Collection entries:
—————

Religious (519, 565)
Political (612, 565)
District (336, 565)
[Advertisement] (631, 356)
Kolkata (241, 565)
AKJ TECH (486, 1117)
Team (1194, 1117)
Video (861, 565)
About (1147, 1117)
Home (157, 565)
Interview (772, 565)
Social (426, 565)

—————

### TASK GOAL
Reply with the complete data above, every character as it stands.

### SOLUTION BELOW
Religious (519, 565)
Political (612, 565)
District (336, 565)
[Advertisement] (631, 356)
Kolkata (241, 565)
AKJ TECH (486, 1117)
Team (1194, 1117)
Video (861, 565)
About (1147, 1117)
Home (157, 565)
Interview (772, 565)
Social (426, 565)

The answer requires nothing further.